Exercise: Make a verbatim copy of the records; pictures stay out.

Data records:
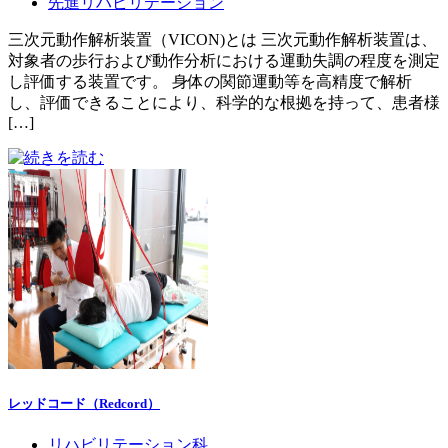
先進リハビリテーション
三次元動作解析装置（VICON)とは 三次元動作解析装置は、
対象者の歩行および動作分析における運動失調の程度を測定
し評価する装置です。 身体の関節運動等を高精度で解析
し、評価できることにより、科学的な根拠を持って、患者様
[…]
レッドコード（Redcord）
リハビリテーション科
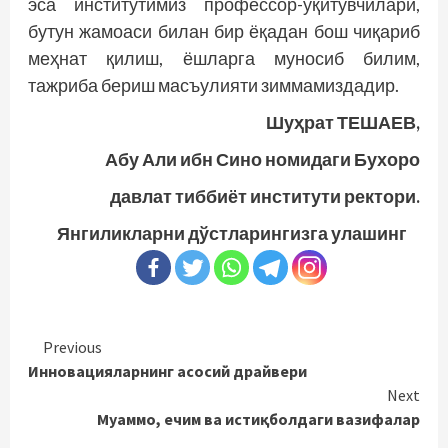
эса институтимиз профессор-ўқитувчилари,
бутун жамоаси билан бир ёқадан бош чиқариб
меҳнат қилиш, ёшларга муносиб билим,
тажриба бериш масъулияти зиммамиздадир.
Шуҳрат ТЕШАЕВ,
Абу Али ибн Сино номидаги Бухоро
давлат тиббиёт институти ректори.
Янгиликларни дўстларингизга улашинг
Continue
Previous
Инновацияларнинг асосий драйвери
Reading
Next
Муаммо, ечим ва истиқболдаги вазифалар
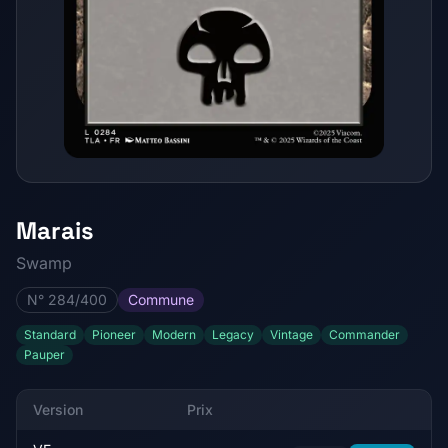
Marais
Swamp
N° 284/400
Commune
Standard
Pioneer
Modern
Legacy
Vintage
Commander
Pauper
Version
Prix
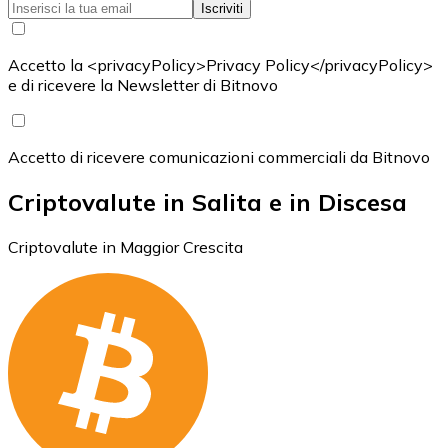
Iscriviti
Accetto la <privacyPolicy>Privacy Policy</privacyPolicy>
e di ricevere la Newsletter di Bitnovo
Accetto di ricevere comunicazioni commerciali da Bitnovo
Criptovalute in Salita e in Discesa
Criptovalute in Maggior Crescita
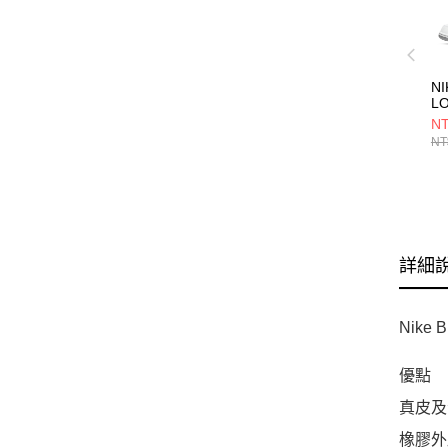
NI
L
35
NT
NT
詳細
Nik
優點
真皮及
橡膠外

Exercise output:
先進リハビリテーション
三次元動作解析装置（VICON)とは 三次元動作解析装置は、
対象者の歩行および動作分析における運動失調の程度を測定
し評価する装置です。 身体の関節運動等を高精度で解析
し、評価できることにより、科学的な根拠を持って、患者様
[…]
レッドコード（Redcord）
リハビリテーション科
эса институтимиз профессор-ўқитувчилари,
бутун жамоаси билан бир ёқадан бош чиқариб
меҳнат қилиш, ёшларга муносиб билим,
тажриба бериш масъулияти зиммамиздадир.
Шуҳрат ТЕШАЕВ,
Абу Али ибн Сино номидаги Бухоро
давлат тиббиёт институти ректори.
Янгиликларни дўстларингизга улашинг
Continue
Previous
Инновацияларнинг асосий драйвери
Reading
Next
Муаммо, ечим ва истиқболдаги вазифалар
Marais
Swamp
N° 284/400
Commune
Standard
Pioneer
Modern
Legacy
Vintage
Commander
Pauper
Version
Prix
Iscriviti
Accetto la <privacyPolicy>Privacy Policy</privacyPolicy>
e di ricevere la Newsletter di Bitnovo
Accetto di ricevere comunicazioni commerciali da Bitnovo
Criptovalute in Salita e in Discesa
Criptovalute in Maggior Crescita
NI
L
35
NT
NT
詳細
Nik
優點
真皮及
橡膠外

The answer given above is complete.